(Records from a data source)
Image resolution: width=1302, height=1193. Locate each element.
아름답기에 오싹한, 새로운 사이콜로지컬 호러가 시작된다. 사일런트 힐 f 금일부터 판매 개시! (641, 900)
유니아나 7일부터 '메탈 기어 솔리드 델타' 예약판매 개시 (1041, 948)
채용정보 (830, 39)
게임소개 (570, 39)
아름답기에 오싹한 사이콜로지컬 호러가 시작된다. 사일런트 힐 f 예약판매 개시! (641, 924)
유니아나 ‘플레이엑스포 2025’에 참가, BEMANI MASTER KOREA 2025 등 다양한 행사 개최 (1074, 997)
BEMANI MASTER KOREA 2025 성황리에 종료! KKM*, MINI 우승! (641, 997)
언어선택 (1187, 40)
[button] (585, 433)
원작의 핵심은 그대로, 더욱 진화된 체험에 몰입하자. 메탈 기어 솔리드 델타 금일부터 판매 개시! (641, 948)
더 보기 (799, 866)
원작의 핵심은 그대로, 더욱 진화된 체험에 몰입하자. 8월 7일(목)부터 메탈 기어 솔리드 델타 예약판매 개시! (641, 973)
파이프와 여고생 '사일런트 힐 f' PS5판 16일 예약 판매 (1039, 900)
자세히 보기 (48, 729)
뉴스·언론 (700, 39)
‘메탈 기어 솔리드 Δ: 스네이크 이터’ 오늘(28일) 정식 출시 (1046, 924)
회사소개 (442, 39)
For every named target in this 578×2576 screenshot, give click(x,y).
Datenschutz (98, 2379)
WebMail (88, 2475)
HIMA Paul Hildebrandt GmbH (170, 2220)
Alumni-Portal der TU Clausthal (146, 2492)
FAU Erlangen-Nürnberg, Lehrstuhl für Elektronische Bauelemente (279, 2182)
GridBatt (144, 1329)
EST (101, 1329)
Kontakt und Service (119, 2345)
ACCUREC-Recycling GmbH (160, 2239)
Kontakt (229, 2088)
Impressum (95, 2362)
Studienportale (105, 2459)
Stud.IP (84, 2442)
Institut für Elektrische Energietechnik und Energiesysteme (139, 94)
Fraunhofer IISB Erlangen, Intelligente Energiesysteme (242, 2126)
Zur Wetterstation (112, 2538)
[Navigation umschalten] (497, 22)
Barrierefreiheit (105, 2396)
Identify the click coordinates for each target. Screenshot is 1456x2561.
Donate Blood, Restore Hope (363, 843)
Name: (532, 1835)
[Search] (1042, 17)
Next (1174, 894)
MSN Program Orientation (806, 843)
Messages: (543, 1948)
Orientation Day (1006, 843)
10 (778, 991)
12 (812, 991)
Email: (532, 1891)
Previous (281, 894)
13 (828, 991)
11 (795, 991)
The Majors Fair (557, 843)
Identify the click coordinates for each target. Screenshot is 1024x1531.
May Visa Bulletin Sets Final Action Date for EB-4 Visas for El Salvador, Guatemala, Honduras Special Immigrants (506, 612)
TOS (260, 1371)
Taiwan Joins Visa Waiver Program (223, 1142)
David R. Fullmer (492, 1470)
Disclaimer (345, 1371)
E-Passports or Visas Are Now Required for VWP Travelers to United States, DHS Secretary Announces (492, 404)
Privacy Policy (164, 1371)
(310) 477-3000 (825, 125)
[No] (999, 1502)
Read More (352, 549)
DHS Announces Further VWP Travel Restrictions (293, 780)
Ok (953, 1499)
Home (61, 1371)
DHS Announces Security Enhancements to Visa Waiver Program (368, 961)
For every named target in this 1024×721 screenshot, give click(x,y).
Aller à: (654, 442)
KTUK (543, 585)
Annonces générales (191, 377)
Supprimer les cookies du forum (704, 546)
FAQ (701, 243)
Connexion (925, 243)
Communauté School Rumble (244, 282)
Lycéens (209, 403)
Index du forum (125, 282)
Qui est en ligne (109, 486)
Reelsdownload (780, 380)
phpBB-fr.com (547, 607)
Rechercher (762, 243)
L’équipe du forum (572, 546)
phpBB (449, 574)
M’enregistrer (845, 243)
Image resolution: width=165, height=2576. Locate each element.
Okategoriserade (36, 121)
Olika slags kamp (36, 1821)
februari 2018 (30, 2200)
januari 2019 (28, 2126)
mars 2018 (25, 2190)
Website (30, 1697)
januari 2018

## Work required
Type the data out again, exactly.

## Task output
Image resolution: width=1302, height=1193. Locate each element.
아름답기에 오싹한, 새로운 사이콜로지컬 호러가 시작된다. 사일런트 힐 f 금일부터 판매 개시! (641, 900)
유니아나 7일부터 '메탈 기어 솔리드 델타' 예약판매 개시 (1041, 948)
채용정보 (830, 39)
게임소개 (570, 39)
아름답기에 오싹한 사이콜로지컬 호러가 시작된다. 사일런트 힐 f 예약판매 개시! (641, 924)
유니아나 ‘플레이엑스포 2025’에 참가, BEMANI MASTER KOREA 2025 등 다양한 행사 개최 (1074, 997)
BEMANI MASTER KOREA 2025 성황리에 종료! KKM*, MINI 우승! (641, 997)
언어선택 (1187, 40)
[button] (585, 433)
원작의 핵심은 그대로, 더욱 진화된 체험에 몰입하자. 메탈 기어 솔리드 델타 금일부터 판매 개시! (641, 948)
더 보기 (799, 866)
원작의 핵심은 그대로, 더욱 진화된 체험에 몰입하자. 8월 7일(목)부터 메탈 기어 솔리드 델타 예약판매 개시! (641, 973)
파이프와 여고생 '사일런트 힐 f' PS5판 16일 예약 판매 (1039, 900)
자세히 보기 (48, 729)
뉴스·언론 (700, 39)
‘메탈 기어 솔리드 Δ: 스네이크 이터’ 오늘(28일) 정식 출시 (1046, 924)
회사소개 (442, 39)
For every named target in this 578×2576 screenshot, give click(x,y).
Datenschutz (98, 2379)
WebMail (88, 2475)
HIMA Paul Hildebrandt GmbH (170, 2220)
Alumni-Portal der TU Clausthal (146, 2492)
FAU Erlangen-Nürnberg, Lehrstuhl für Elektronische Bauelemente (279, 2182)
GridBatt (144, 1329)
EST (101, 1329)
Kontakt und Service (119, 2345)
ACCUREC-Recycling GmbH (160, 2239)
Kontakt (229, 2088)
Impressum (95, 2362)
Studienportale (105, 2459)
Stud.IP (84, 2442)
Institut für Elektrische Energietechnik und Energiesysteme (139, 94)
Fraunhofer IISB Erlangen, Intelligente Energiesysteme (242, 2126)
Zur Wetterstation (112, 2538)
[Navigation umschalten] (497, 22)
Barrierefreiheit (105, 2396)
Identify the click coordinates for each target. Screenshot is 1456x2561.
Donate Blood, Restore Hope (363, 843)
Name: (532, 1835)
[Search] (1042, 17)
Next (1174, 894)
MSN Program Orientation (806, 843)
Messages: (543, 1948)
Orientation Day (1006, 843)
10 (778, 991)
12 (812, 991)
Email: (532, 1891)
Previous (281, 894)
13 (828, 991)
11 (795, 991)
The Majors Fair (557, 843)
Identify the click coordinates for each target. Screenshot is 1024x1531.
May Visa Bulletin Sets Final Action Date for EB-4 Visas for El Salvador, Guatemala, Honduras Special Immigrants (506, 612)
TOS (260, 1371)
Taiwan Joins Visa Waiver Program (223, 1142)
David R. Fullmer (492, 1470)
Disclaimer (345, 1371)
E-Passports or Visas Are Now Required for VWP Travelers to United States, DHS Secretary Announces (492, 404)
Privacy Policy (164, 1371)
(310) 477-3000 (825, 125)
[No] (999, 1502)
Read More (352, 549)
DHS Announces Further VWP Travel Restrictions (293, 780)
Ok (953, 1499)
Home (61, 1371)
DHS Announces Security Enhancements to Visa Waiver Program (368, 961)
For every named target in this 1024×721 screenshot, give click(x,y).
Aller à: (654, 442)
KTUK (543, 585)
Annonces générales (191, 377)
Supprimer les cookies du forum (704, 546)
FAQ (701, 243)
Connexion (925, 243)
Communauté School Rumble (244, 282)
Lycéens (209, 403)
Index du forum (125, 282)
Qui est en ligne (109, 486)
Reelsdownload (780, 380)
phpBB-fr.com (547, 607)
Rechercher (762, 243)
L’équipe du forum (572, 546)
phpBB (449, 574)
M’enregistrer (845, 243)
Image resolution: width=165, height=2576. Locate each element.
Okategoriserade (36, 121)
Olika slags kamp (36, 1821)
februari 2018 (30, 2200)
januari 2019 (28, 2126)
mars 2018 (25, 2190)
Website (30, 1697)
januari 2018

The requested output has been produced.